Reproduce the data exactly and drop any pictures it holds.

* _Input for this task_
══════════════════════════════
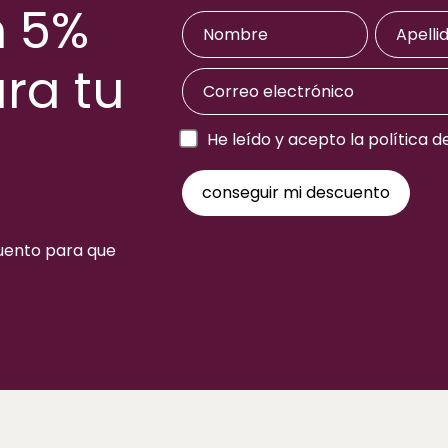
n 5%
ra tu
a
He leído y acepto la política d
cuento para que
══════════════════════════════
* _Output of the exercise_
n 5%
ra tu
a
He leído y acepto la política d
cuento para que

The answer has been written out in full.